Cabano will be sentenced June 18. Prosecutors agreed to dismiss all remaining counts, according to court records.
Cabano originally pleaded not guilty to charges May 28, 2009.
Prosecutors alleged she defrauded the Bank of Colorado’s Craig branch of about $565,000 while she worked there from 1998 to 2002.
An indictment filed May 6, 2009, states that Cabano took money from 18 victims through fraudulent bank account transfers that ranged from $1,000 to $94,000.
According to the indictment, federal authorities said Cabano used her “largely unsupervised access to customers’ accounts” to make electronic transfers to accounts she owned, as well as accounts of family members and “those of the customers she favored.”
Accounts she allegedly took money from include the city of Craig, Colorado Northwestern Community College and the Moffat County treasurer.

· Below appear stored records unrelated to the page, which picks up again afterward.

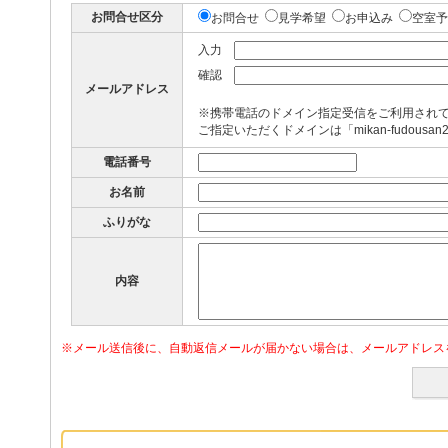
お問合せ区分
お問合せ
見学希望
お申込み
空室予
入力
確認
メールアドレス
※携帯電話のドメイン指定受信をご利用され
ご指定いただくドメインは「mikan-fudousan
電話番号
お名前
ふりがな
内容
※メール送信後に、自動返信メールが届かない場合は、メールアドレス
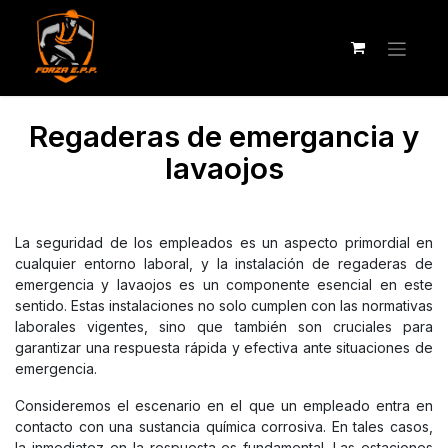
Regaderas de emergancia y
lavaojos
La seguridad de los empleados es un aspecto primordial en
cualquier entorno laboral, y la instalación de regaderas de
emergencia y lavaojos es un componente esencial en este
sentido. Estas instalaciones no solo cumplen con las normativas
laborales vigentes, sino que también son cruciales para
garantizar una respuesta rápida y efectiva ante situaciones de
emergencia.
Consideremos el escenario en el que un empleado entra en
contacto con una sustancia química corrosiva. En tales casos,
la inmediatez en la respuesta es fundamental. Las estaciones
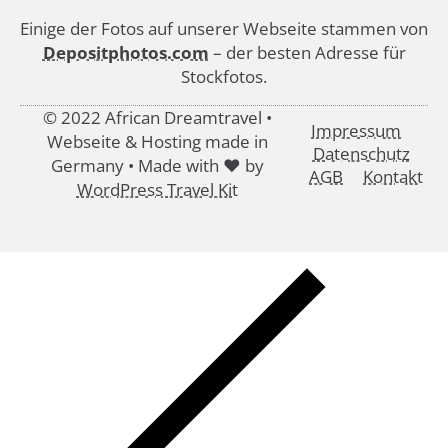
Einige der Fotos auf unserer Webseite stammen von
Depositphotos.com
– der besten Adresse für
Stockfotos.
© 2022 African Dreamtravel •
Impressum
Webseite & Hosting made in
Datenschutz
Germany • Made with ♥ by
AGB
Kontakt
WordPress Travel Kit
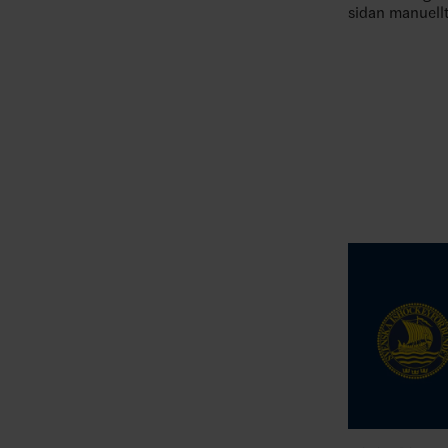
sidan manuell
uppdateras i 
kommer sidan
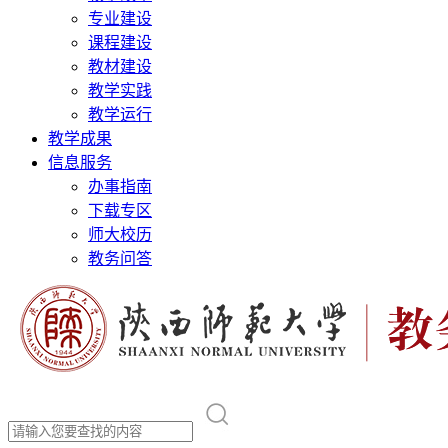
专业建设
课程建设
教材建设
教学实践
教学运行
教学成果
信息服务
办事指南
下载专区
师大校历
教务问答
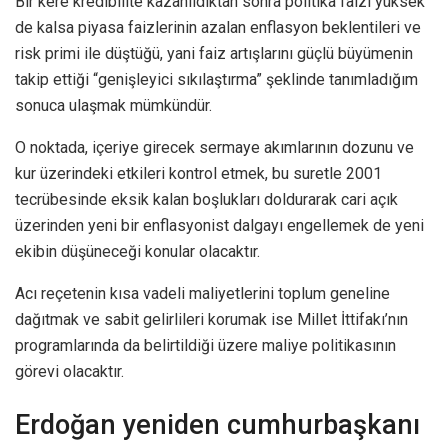
Bir kere kredibilite kazanıldıktan sonra politika faizi yüksek
de kalsa piyasa faizlerinin azalan enflasyon beklentileri ve
risk primi ile düştüğü, yani faiz artışlarını güçlü büyümenin
takip ettiği “genişleyici sıkılaştırma” şeklinde tanımladığım
sonuca ulaşmak mümkündür.
O noktada, içeriye girecek sermaye akımlarının dozunu ve
kur üzerindeki etkileri kontrol etmek, bu suretle 2001
tecrübesinde eksik kalan boşlukları doldurarak cari açık
üzerinden yeni bir enflasyonist dalgayı engellemek de yeni
ekibin düşüneceği konular olacaktır.
Acı reçetenin kısa vadeli maliyetlerini toplum geneline
dağıtmak ve sabit gelirlileri korumak ise Millet İttifakı’nın
programlarında da belirtildiği üzere maliye politikasının
görevi olacaktır.
Erdoğan yeniden cumhurbaşkanı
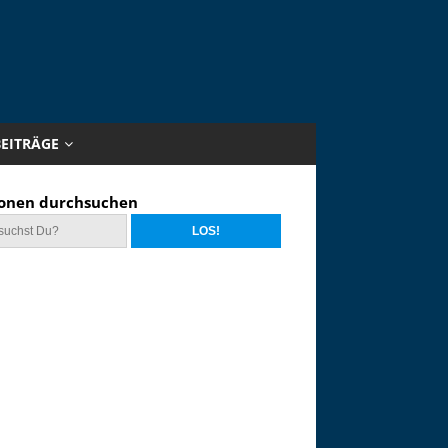
BEITRÄGE
onen durchsuchen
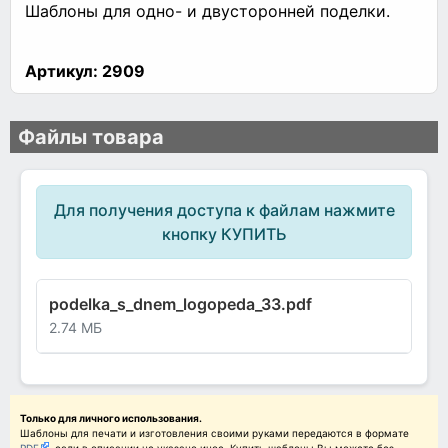
Шаблоны для одно- и двусторонней поделки.
Артикул:
2909
Файлы товара
Для получения доступа к файлам нажмите
кнопку КУПИТЬ
podelka_s_dnem_logopeda_33.pdf
2.74 МБ
Только для личного использования.
Шаблоны для печати и изготовления своими руками передаются в формате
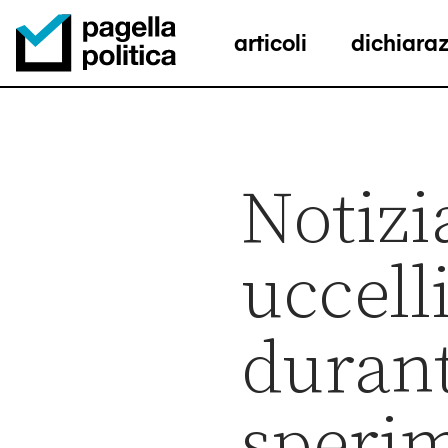
articoli
dichiaraz
Pagella Politica Logo
Notizi
uccell
durant
sperim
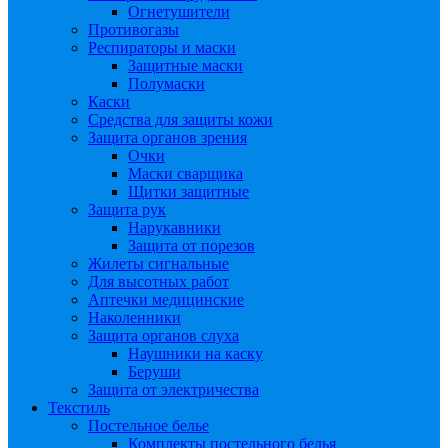
Огнетушители
Противогазы
Респираторы и маски
Защитные маски
Полумаски
Каски
Средства для защиты кожи
Защита органов зрения
Очки
Маски сварщика
Щитки защитные
Защита рук
Нарукавники
Защита от порезов
Жилеты сигнальные
Для высотных работ
Аптечки медицинские
Наколенники
Защита органов слуха
Наушники на каску
Беруши
Защита от электричества
Текстиль
Постельное белье
Комплекты постельного белья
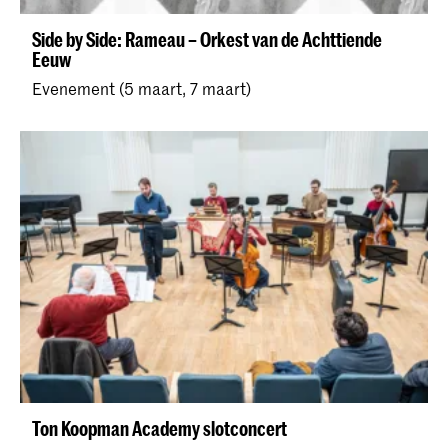
Side by Side: Rameau – Orkest van de Achttiende
Eeuw
Evenement (5 maart, 7 maart)
Ton Koopman Academy slotconcert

According to court documents, Cabano “developed elaborate means of re-crediting those accounts before the end of their statement cycles, of concealing the unauthorized transfers, and of creating and distributing false monthly statements.”
She pleaded guilty to counts 28 and 31.
Count 28 states Cabano made an unauthorized transfer of $2,500 from the Breeze Group account to the Electronic Motor and Machine account May 9, 2002. The next day, she transferred $2,000 from that account to her husband, Paul A. Cabano.
Count 31 states Cabano made an unauthorized transfer of $45,225 from the Moffat County Affiliated account to the Breeze Group account for $42,225 and to the Electric Motor and Machine account for $3,000.
According to court documents, the fraud was discovered after a bank customer noticed a discrepancy between two monthly statements. The customer then approached Cabano who “corrected” the statement.
The customer contacted the Colorado Division of Banking, which in turn notified the Bank of Colorado’s president.
An investigation into Cabano’s actions followed.
An eight-day jury trial was scheduled for August 2009, but was canceled. A new trial date in November 2009 also was canceled to provide adequate discovery time for the defense.
According to court records, the bank recovered $30,370.41 from accounts linked to Cabano and Electrical Motor and Machine.